Y saltaron a la palestra la ambigüedad y la doblez. Se robusteció la endeblez de la cabeza humana. Así ocurría que unos vecinos pasaban por la calle de tapadillo pensando en las labores que debían ejecutar ajenos a los demás, otros cruzaban la calle principal disfrazados, con la cabeza apuntando al cielo en actitud chulesca y desafiante, a lo mejor rumiando grandes hazañas. Algunos ya ni se saludaban entre sí o como mucho esbozaban un gesto seco, hueco, mirando para otro lado como si fuesen a hurtarle la cartera o los rayos de sol que les iluminaba, el sol radiante que encendía la mañana.

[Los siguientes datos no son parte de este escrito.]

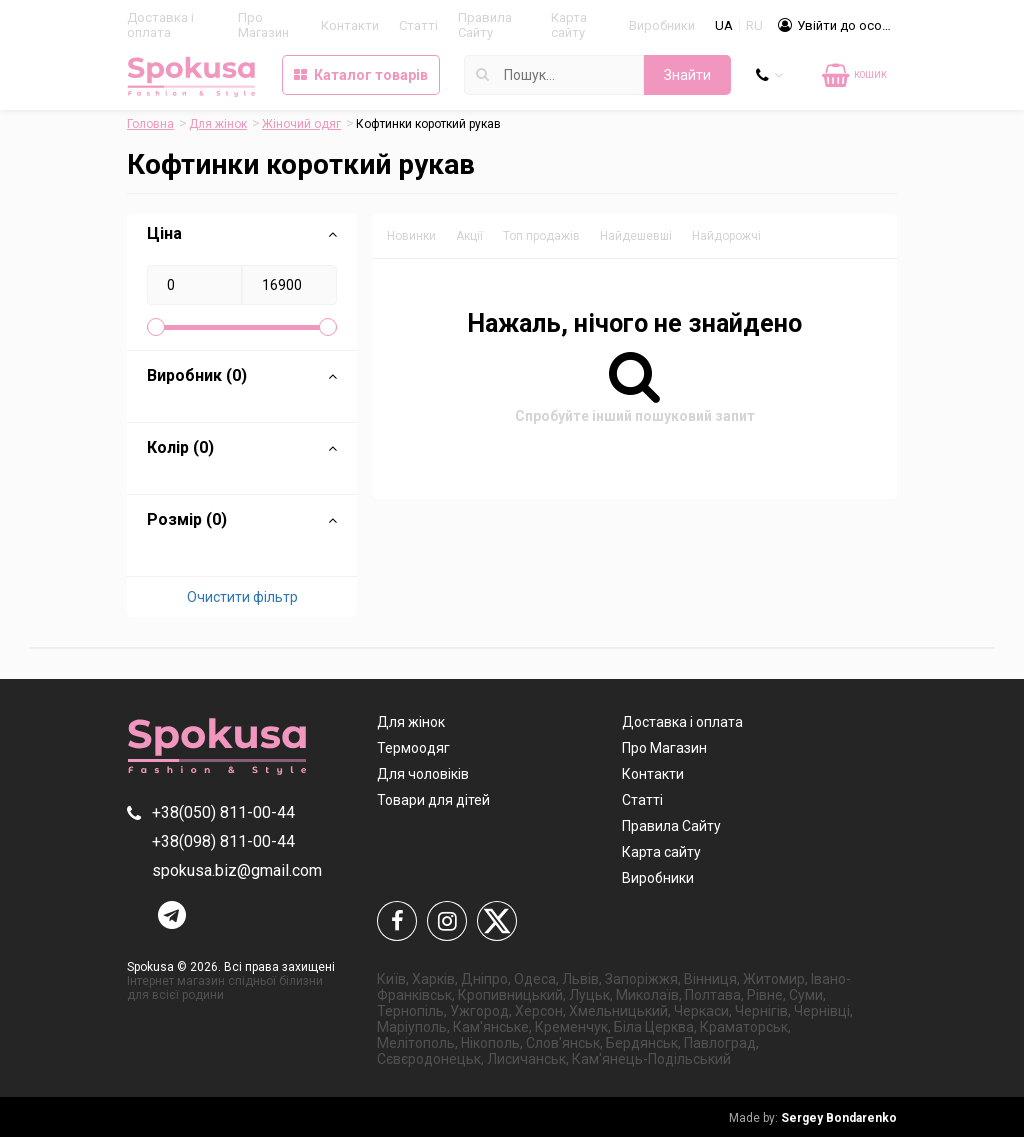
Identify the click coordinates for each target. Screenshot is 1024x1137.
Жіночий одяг (301, 124)
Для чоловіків (423, 774)
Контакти (350, 25)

Un cojo pasaba irradiando desasosiego con aire malhumorado, molesto por toparse con el panadero, que acaso venía masticando chicle o pesadillas o fantasías rotas en el espejo de los días, porque en reiterados sueños se le había aparecido como enemigo irreconciliable. Una mujer con larga cabellera, un oscuro lunar en la mejilla y la nariz torcida por una desafortunada caída daba la mano a los haraganes que vagaban silenciosos por las esquinas; unos cuantos mozalbetes daban los buenos días a unos soberbios carniceros que se subían a lo alto de los árboles amenazantes; el maestro mendigaba paciente a la puerta de unos mendaces iletrados. Eran distintos episodios o facetas de sueños o pesadillas que se concretaban en la rutina diaria.
En ciertas ocasiones el caldo de cultivo consistía en sentirse atrapados por un traidor, o simplemente haberles mojado la oreja en una horrible correría nocturna de juventud al punto de haberles atravesado la afrenta el corazón.
Rememoraba algún desconocido en primavera que había sido maldecido por los ojos de un bizco que se agitaba evanescente perdonándole la vida.
Una joven cruzaba por la calle con minifalda y tacones de aguja, con aires sensuales y de súbito un transeúnte imaginó a Marilyn Monroe al alzarle la falda una nerviosa brisa vespertina mas una tormenta inoportuna comenzó a disparar de repente su artillería de truenos y relámpagos acabando con los amores del sueño.
De cuando en vez esos chisporroteos –soñados, imaginados?- decretaban el comportamiento y despertaban la curiosidad del viandante en tales instantes tan extraños dejándose arrastrar a un mar de ilusiones compartidas o de odios irreconciliables o de tiernos atardeceres en la alborada de la existencia.
Si hombres y mujeres empezaran a vivir sus efímeros sueños, cada fantasma se convertiría en una persona con quien comenzar una historia de amor, de persecuciones, de simulaciones, de malentendidos, de choques, de opresiones, y el carrusel de las fantasías se detendría.